Life insurance can play a crucial role in a business owner’s financial strategy. It can also serve as a valuable benefit for key employees. However, the cost sometimes makes it hard to implement. Split-dollar life insurance helps manage these costs by dividing the expenses between two parties.
What is Split-Dollar Life Insurance?
Split-dollar life insurance is not a separate insurance product. Instead, it is an arrangement between two parties usually an employee and an employer to purchase and fund a life insurance policy.
Under this arrangement, a life insurance policy is purchased on an individual. The employer pays all or part of the premiums, depending on the agreement. When the individual dies, the employer recoups its share of the premiums, while the remaining death benefit goes to the individual’s beneficiaries.
Example:
If a $200,000 policy covers an individual who passes away after the employer has paid $28,000 in premiums, the employer receives $28,000. The remaining $172,000 goes to the individual’s beneficiaries.
This arrangement benefits both parties.
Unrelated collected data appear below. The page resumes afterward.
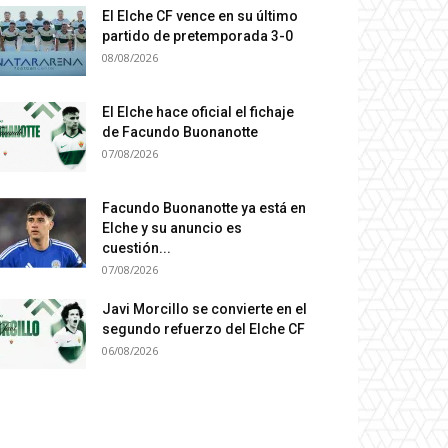
El Elche CF vence en su último
partido de pretemporada 3-0
08/08/2026
El Elche hace oficial el fichaje
de Facundo Buonanotte
07/08/2026
Facundo Buonanotte ya está en
Elche y su anuncio es
cuestión...
07/08/2026
Javi Morcillo se convierte en el
segundo refuerzo del Elche CF
06/08/2026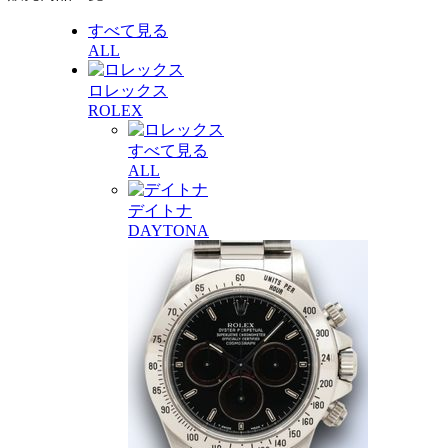
すべて見る
ALL
ロレックス
ROLEX
すべて見る
ALL
デイトナ
DAYTONA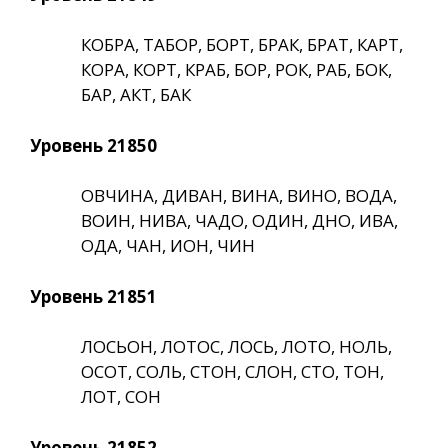
КОБРА, ТАБОР, БОРТ, БРАК, БРАТ, КАРТ,
КОРА, КОРТ, КРАБ, БОР, РОК, РАБ, БОК,
БАР, АКТ, БАК
Уровень 21850
ОВЧИНА, ДИВАН, ВИНА, ВИНО, ВОДА,
ВОИН, НИВА, ЧАДО, ОДИН, ДНО, ИВА,
ОДА, ЧАН, ИОН, ЧИН
Уровень 21851
ЛОСЬОН, ЛОТОС, ЛОСЬ, ЛОТО, НОЛЬ,
ОСОТ, СОЛЬ, СТОН, СЛОН, СТО, ТОН,
ЛОТ, СОН
Уровень 21852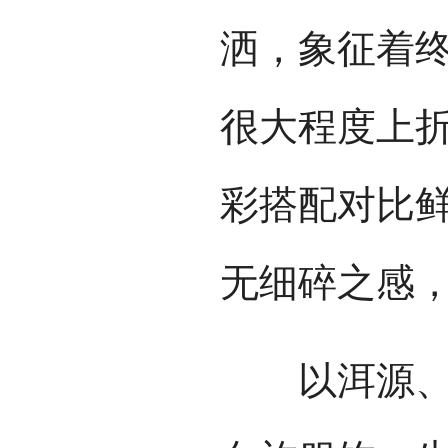
洒，象征着
很大程度上
彩搭配对比
无细碎之感
以洱源、剑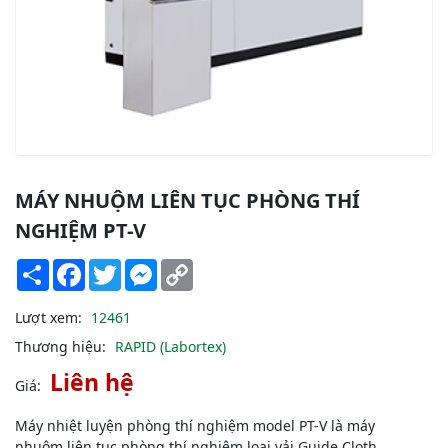
MÁY NHUỘM LIÊN TỤC PHÒNG THÍ
NGHIỆM PT-V
Share
Facebook
Twitter
Messenger
Copy
Link
Lượt xem:
12461
Thương hiệu:
RAPID (Labortex)
Liên hệ
Giá:
Máy nhiệt luyện phòng thí nghiệm model PT-V là máy
nhuộm liên tục phòng thí nghiệm loại vải Guide Cloth.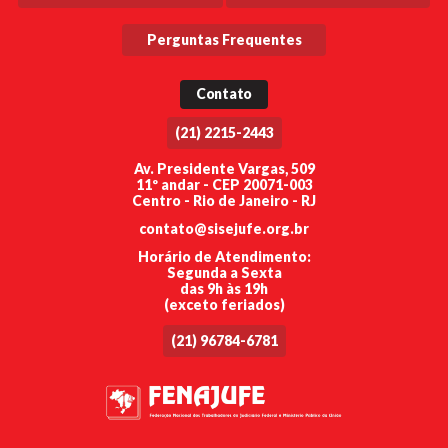
Perguntas Frequentes
Contato
(21) 2215-2443
Av. Presidente Vargas, 509
11º andar - CEP 20071-003
Centro - Rio de Janeiro - RJ
contato@sisejufe.org.br
Horário de Atendimento:
Segunda a Sexta
das 9h às 19h
(exceto feriados)
(21) 96784-6781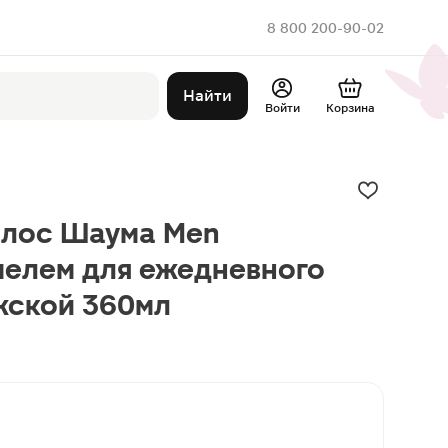
8 800 200-90-02
Найти
Войти
Корзина
олос Шаума Men
мелем для ежедневного
жской 360мл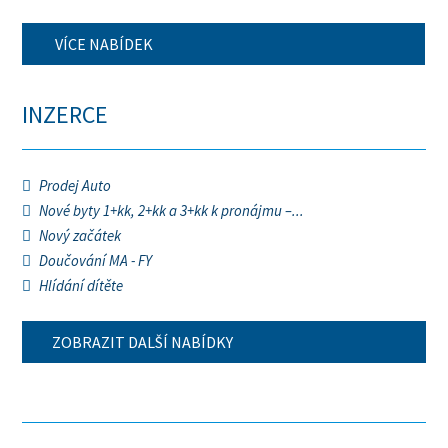
VÍCE NABÍDEK
INZERCE
Prodej Auto
Nové byty 1+kk, 2+kk a 3+kk k pronájmu –...
Nový začátek
Doučování MA - FY
Hlídání dítěte
ZOBRAZIT DALŠÍ NABÍDKY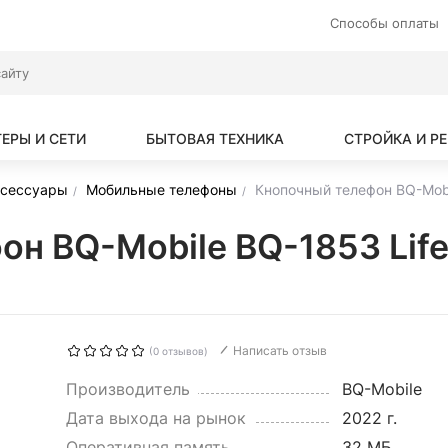
Способы оплаты
ЕРЫ И СЕТИ
БЫТОВАЯ ТЕХНИКА
СТРОЙКА И Р
ксессуары
Мобильные телефоны
Кнопочный телефон BQ-Mobi
н BQ-Mobile BQ-1853 Lif
Написать отзыв
(0 отзывов)
Производитель
BQ-Mobile
Дата выхода на рынок
2022 г.
Оперативная память
32 МБ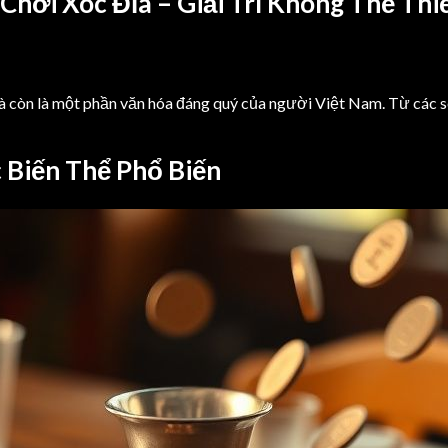
hơi Xóc Đĩa – Giải Trí Không Thể Thi
 mà còn là một phần văn hóa đáng quý của người Việt Nam. Từ các
c Biến Thể Phổ Biến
The employer recovers its costs, and the employee receives life insurance at a lower effective rate. Additionally, the death benefit is income-tax-free for both parties.
Uses of Split-Dollar Life Insurance
Split-dollar arrangements can serve multiple purposes:
Fund a buy-sell agreement
Recruit and retain key executives
Provide affordable life insurance to business owners who might not otherwise qualify
How Split-Dollar Policies Work
There are several ways to structure split-dollar life insurance:
Individual Ownership with Absolute Assignment
The employee owns the policy and names beneficiaries.
The employee transfers an amount equal to premiums paid by the employer.
At death, the employer recoups its costs first. The remaining benefit goes to the employee’s beneficiaries.
If the employee leaves the company, any cash value repays the employer.
Employer as Collateral
The employee purchases the policy and assigns it to the employer as collateral.
The employer pays premiums in exchange for the policy rights.
The company ensures it recoups the money spent on premiums.
Employer-Owned Policy
In some cases, the employer purchases the policy directly on the employee.
The employer receives an amount equal to the cash value.
Any excess funds go to the employee’s beneficiaries.
Costs and Considerations
Life insurance costs depend on age, health, and the type and amount of coverage. Before implementing a split-dollar strategy, confirm the individual is insurable.
Policies come with fees and charges, which may include:
Mortality and expense charges
Contract limitations
Surrender charges if the policy is terminated early
Possible income tax obligations on early withdrawals
Business owners should carefully review all terms before implementing a split-dollar life insurance plan.